Translating proper names

Generally, proper names should not be translated. When you encounter a proper name, try to think about what the intended use of that proper name is in the given subtitle. In most cases, the speaker uses it to refer to something in the real world, so that people may either recall it if they have heard of it before, or look it up later. It is very rarely that speakers use the proper name just to share something about the name itself with the audience (e.g. a funny mistake in an established proper name, or a double entendre).

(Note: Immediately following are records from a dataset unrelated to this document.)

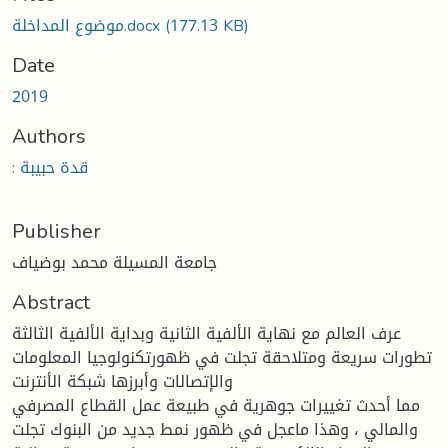
(177.13 KB)
موضوع المداخلة.docx
Date
2019
Authors
: قدة حبيبة
Publisher
جامعة المسيلة محمد بوضياف
Abstract
عرف العالم مع نهاية الألفية الثانية وبداية الألفية الثالثة
تطورات سريعة ومتلاحقة تجلت في ظهورتكنولوجيا المعلومات
والإتصالات وأبرزها شبكة الأنترنت
مما أحدث تغييرات جوهرية في طبيعة عمل القطاع المصرفي
والمالي ، وهذا ماعجل في ظهور نمط جديد من البنوك تجلت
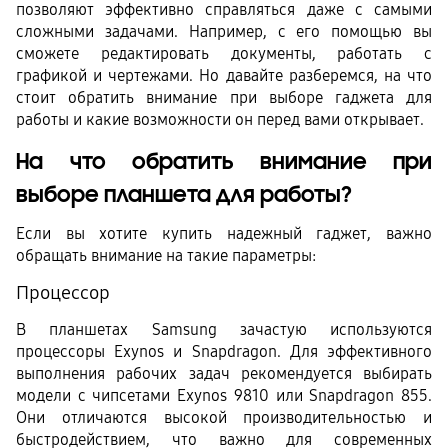
позволяют эффективно справляться даже с самыми 
сложными задачами. Например, с его помощью вы 
сможете редактировать документы, работать с 
графикой и чертежами. Но давайте разберемся, на что 
стоит обратить внимание при выборе гаджета для 
работы и какие возможности он перед вами открывает.
На что обратить внимание при 
выборе планшета для работы?
Если вы хотите купить надежный гаджет, важно 
обращать внимание на такие параметры:
Процессор
В планшетах Samsung зачастую используются 
процессоры Exynos и Snapdragon. Для эффективного 
выполнения рабочих задач рекомендуется выбирать 
модели с чипсетами Exynos 9810 или Snapdragon 855. 
Они отличаются высокой производительностью и 
быстродействием, что важно для современных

In some cases, there will be established, well-known English versions of proper names (e.g. the French Riviera for Côte d'Azur). If you can find an established English equivalent, you should use it in your translation. However, if there is no such established English translation, and the speaker is using a proper name to allow the audience to recall or look up something in the real world, coming up with your own translation of the proper name would make it impossible for the viewer to actually look that thing up (since Google hits for the equivalent you created would yield no result). In such cases, you should leave the original name. Do not add a translation in parentheses. Parentheses should only be used for sound representation (like “(Applause)”). If you feel that it is necessary to give the viewer a little information on what the proper name refers to in order to allow them to follow the rest of the talk, you can modify the proper name to give the viewer a hint about what kind of thing it refers to, e.g. if it’s the name of a well-known research laboratory, you could paraphrase it as “the famous [proper name] research lab.”